Am I using the proper command?

69 Views Asked by At

I am trying to write a one-line command on terminal to count all the unique "gene-MIR" in a very large file. The "gene-MIR" are followed by a series of numbers ex. gene-MIR334223, gene-MIR633235, gene-MIR53453 ... etc, and there are multiples of the same "gene-MIR" ex. gene-MIR342433 may show up 10x in the script.

My question is, how do I write a command that will annotate the unique "gene-MIR" that are present in my file?
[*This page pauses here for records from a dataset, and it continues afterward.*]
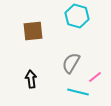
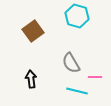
brown square: rotated 30 degrees counterclockwise
gray semicircle: rotated 60 degrees counterclockwise
pink line: rotated 40 degrees clockwise
cyan line: moved 1 px left, 1 px up
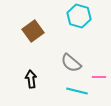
cyan hexagon: moved 2 px right
gray semicircle: rotated 20 degrees counterclockwise
pink line: moved 4 px right
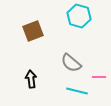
brown square: rotated 15 degrees clockwise
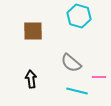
brown square: rotated 20 degrees clockwise
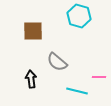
gray semicircle: moved 14 px left, 1 px up
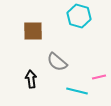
pink line: rotated 16 degrees counterclockwise
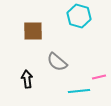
black arrow: moved 4 px left
cyan line: moved 2 px right; rotated 20 degrees counterclockwise
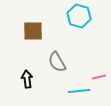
gray semicircle: rotated 20 degrees clockwise
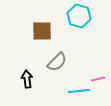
brown square: moved 9 px right
gray semicircle: rotated 105 degrees counterclockwise
pink line: moved 1 px left, 2 px down
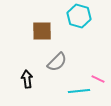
pink line: rotated 40 degrees clockwise
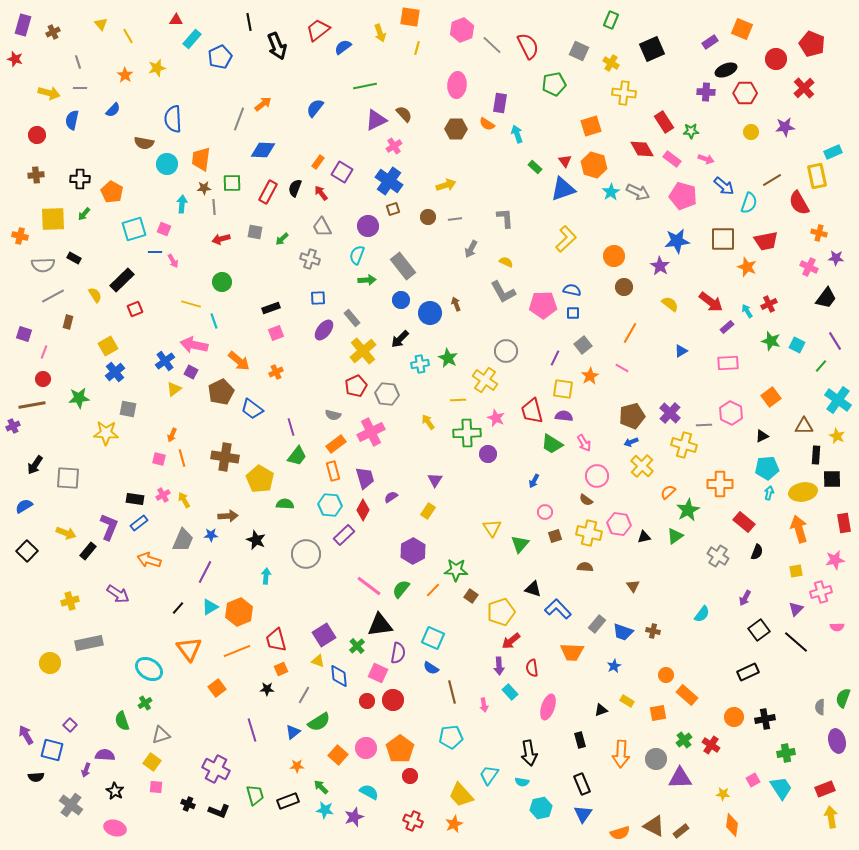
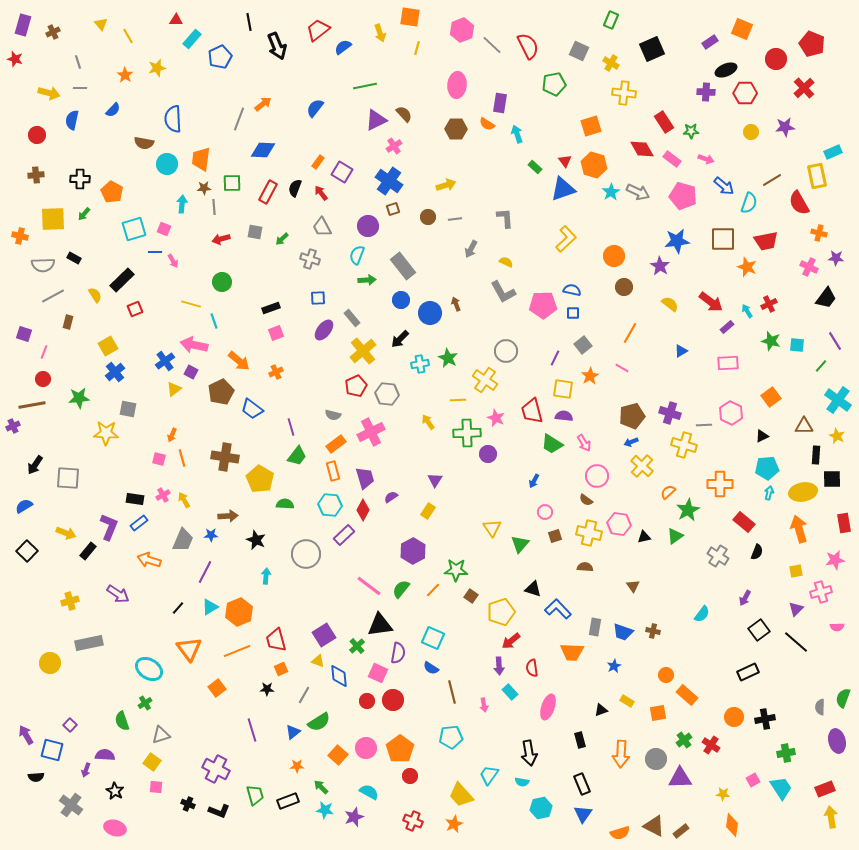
cyan square at (797, 345): rotated 21 degrees counterclockwise
purple cross at (670, 413): rotated 25 degrees counterclockwise
gray rectangle at (597, 624): moved 2 px left, 3 px down; rotated 30 degrees counterclockwise
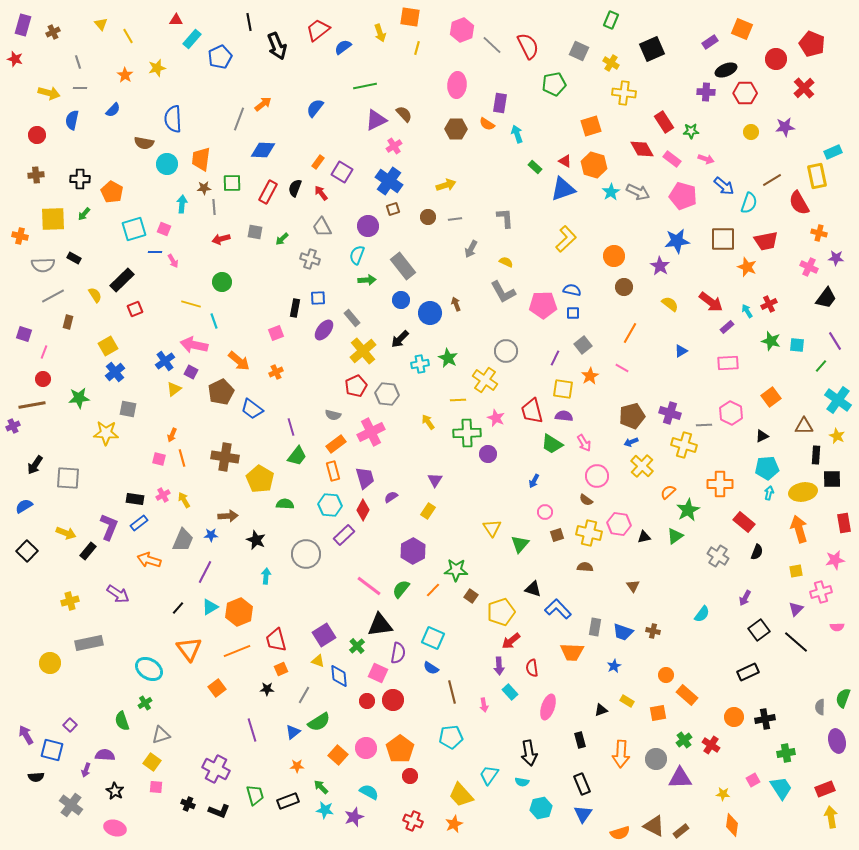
red triangle at (565, 161): rotated 24 degrees counterclockwise
black rectangle at (271, 308): moved 24 px right; rotated 60 degrees counterclockwise
brown square at (555, 536): moved 2 px right, 1 px up
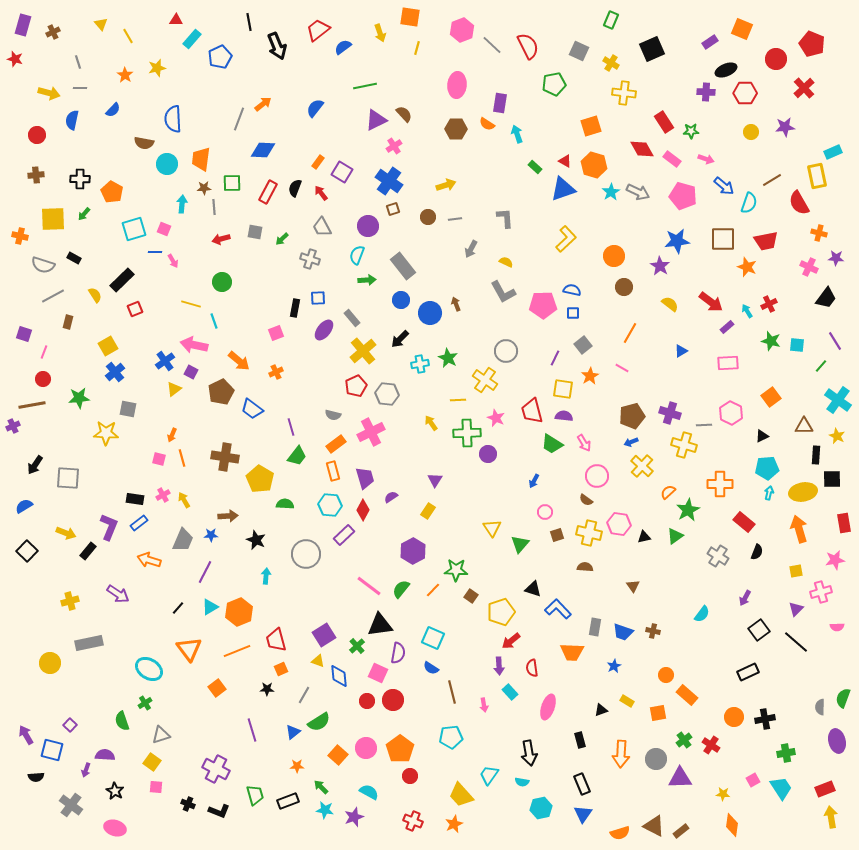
gray semicircle at (43, 265): rotated 20 degrees clockwise
yellow arrow at (428, 422): moved 3 px right, 1 px down
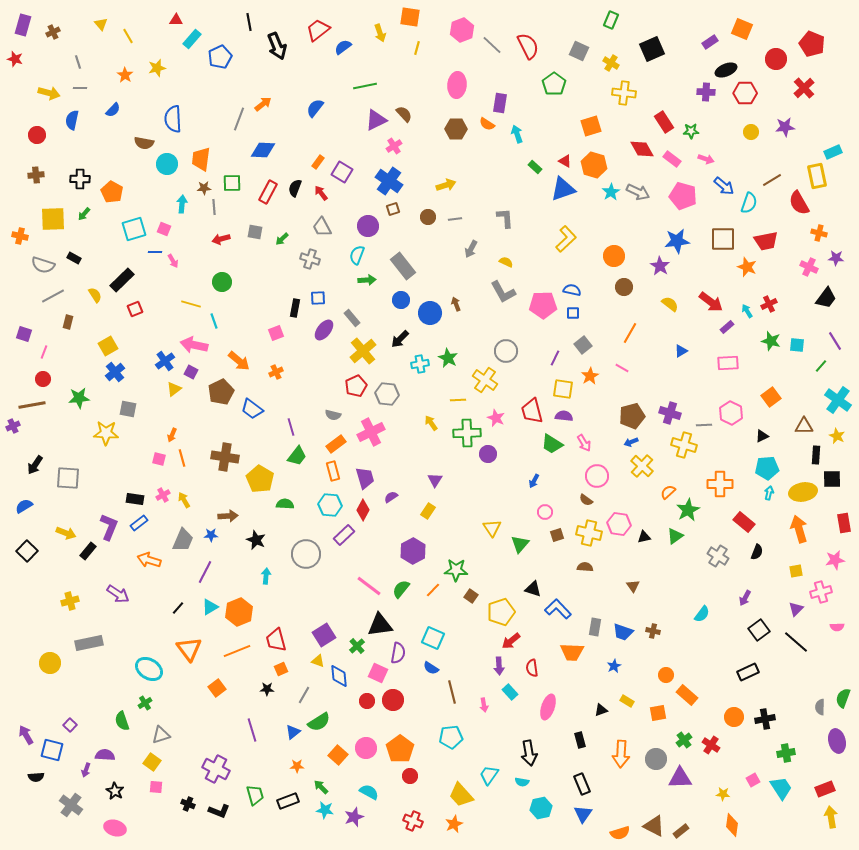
green pentagon at (554, 84): rotated 25 degrees counterclockwise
The commands I have been using so far is:

  1. grep -c "gene-MIR" myfile.txt | uniq

  2. grep "gene-MIR" myfile.txt | sort -u

The first command provides me with a count; however, I believe it does not include the number series after "MIR" and is only counting how many "gene-MIR" itself are present.

Thanks!

[1]: https://i.stack.imgur.com/Y7EcD.png

2

There are 2 best solutions below

6
On

Assuming all the entries are are on separate lines, try this:

grep "gene-MIR" myfile.txt | sort | uniq -c

If the entries are mixed up with other text, and the system has GNU grep try this:

grep -o 'gene-MIR[0-9]*' myfile.txt | sort | uniq -c

To get the total count:

grep -o 'gene-MIR[0-9]*' myfile.txt  | wc -l
2
On

If you have information like this:

Inf1
Inf2
Inf1
Inf2

And you want to know the amount of "inf" kinds, you always need to sort it first. Only afterwards you can start counting.

Edit

I've created a similar file, containing the examples, mentioned in the requester's comment, as follows:

Nonsense
gene-MIR4232
gene-MIR2334
gene-MIR93284
gene-MIR4232
gene-MIR2334
gene-MIR93284
More nonsense

On that, I've applied both commands, as mentioned in the question:

grep -c "gene-MIR" myfile.txt | uniq

Which results in 6, just like the following command:

grep -c "gene-MIR" myfile.txt

Why? The question here is "How many lines contain the string "gene-MIR"?".
This is clearly not the requested information.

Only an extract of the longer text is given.